I just now have come across noticiable gains in strength at the last week at 25mg per day. So im kind of disappointed I did not choose a longer cycle. Bench press added approx 15lbs, squat about 25lbs. As for the rest of the body everything has gotten stronger and tighter, overall adding about 10lbs to each lift. 

If your planing on a cycle I would start with a low dosage and work your way up, just because 25mg yielded the best results for me might not be same for you, IDK? lol try it out.
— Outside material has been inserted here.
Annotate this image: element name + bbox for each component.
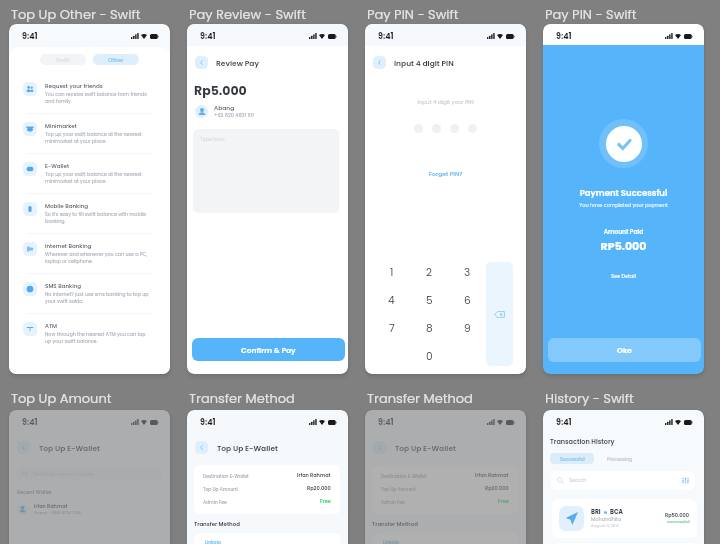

Next time I will also try arimi insteasd of letro and see how that works.

----------


## dylan111557

> Im just starting PCT so not sure of any suppression, i will report back on that in a few weeks. Started cycle at 230 ended at 236lbs, but deffinetly a noticiable difference in my physique. Much leaner, now have noticiable abdominals. Good vascularity in shoulders and arms. Its hard to really put a # on lean mass gains in lbs because of the overall change. Deffinetly an improvment though. 
> 
> I just now have come across noticiable gains in strength at the last week at 25mg per day. So im kind of disappointed I did not choose a longer cycle. Bench press added approx 15lbs, squat about 25lbs. As for the rest of the body everything has gotten stronger and tighter, overall adding about 10lbs to each lift. 
> 
> If your planing on a cycle I would start with a low dosage and work your way up, just because 25mg yielded the best results for me might not be same for you, IDK? lol try it out. Next time I will also try arimi insteasd of letro and see how that works.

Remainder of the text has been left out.